TASK DIRECTIONS: Each line from the one holding "Thyroid Health ." to the end of the listing below must be given again exactly as it appears.

DATA RECORDS:

------

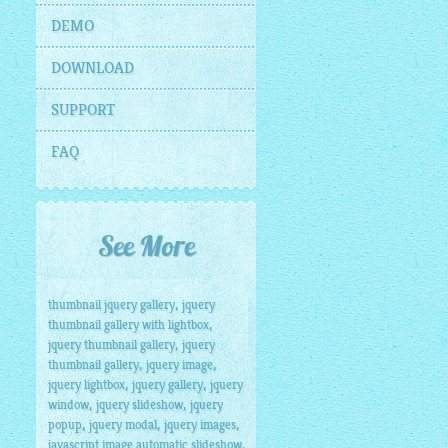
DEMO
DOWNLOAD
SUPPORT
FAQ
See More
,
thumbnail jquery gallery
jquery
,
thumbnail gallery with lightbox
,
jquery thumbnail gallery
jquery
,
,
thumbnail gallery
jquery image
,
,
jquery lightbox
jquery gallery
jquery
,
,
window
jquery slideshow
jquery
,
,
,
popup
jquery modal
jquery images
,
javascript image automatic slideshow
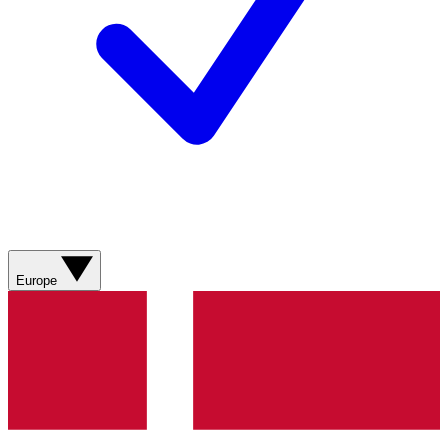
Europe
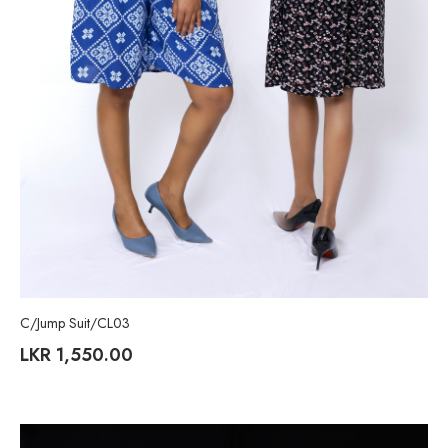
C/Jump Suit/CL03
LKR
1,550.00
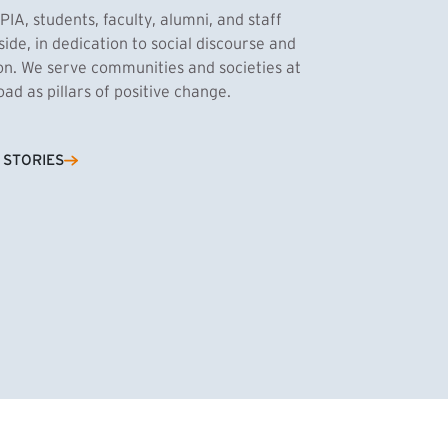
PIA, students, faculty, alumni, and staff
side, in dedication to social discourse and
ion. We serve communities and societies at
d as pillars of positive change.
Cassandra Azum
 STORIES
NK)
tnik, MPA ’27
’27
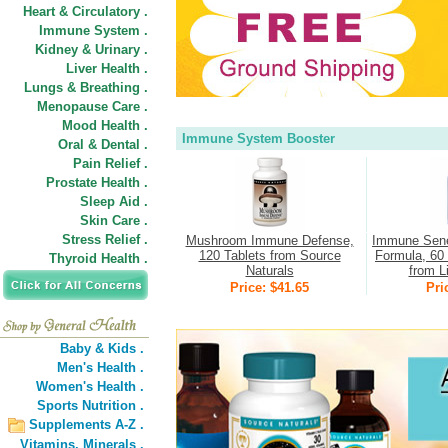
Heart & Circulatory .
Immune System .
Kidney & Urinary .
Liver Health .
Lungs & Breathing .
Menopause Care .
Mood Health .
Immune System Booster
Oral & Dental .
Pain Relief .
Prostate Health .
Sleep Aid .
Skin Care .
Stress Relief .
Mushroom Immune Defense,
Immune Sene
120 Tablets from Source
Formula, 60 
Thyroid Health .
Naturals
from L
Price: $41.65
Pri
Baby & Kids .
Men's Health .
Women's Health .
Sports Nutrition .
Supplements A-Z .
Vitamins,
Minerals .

------

YOUR SOLUTION:
Thyroid Health .
Naturals
from L
Price: $41.65
Pri
Baby & Kids .
Men's Health .
Women's Health .
Sports Nutrition .
Supplements A-Z .
Vitamins,
Minerals .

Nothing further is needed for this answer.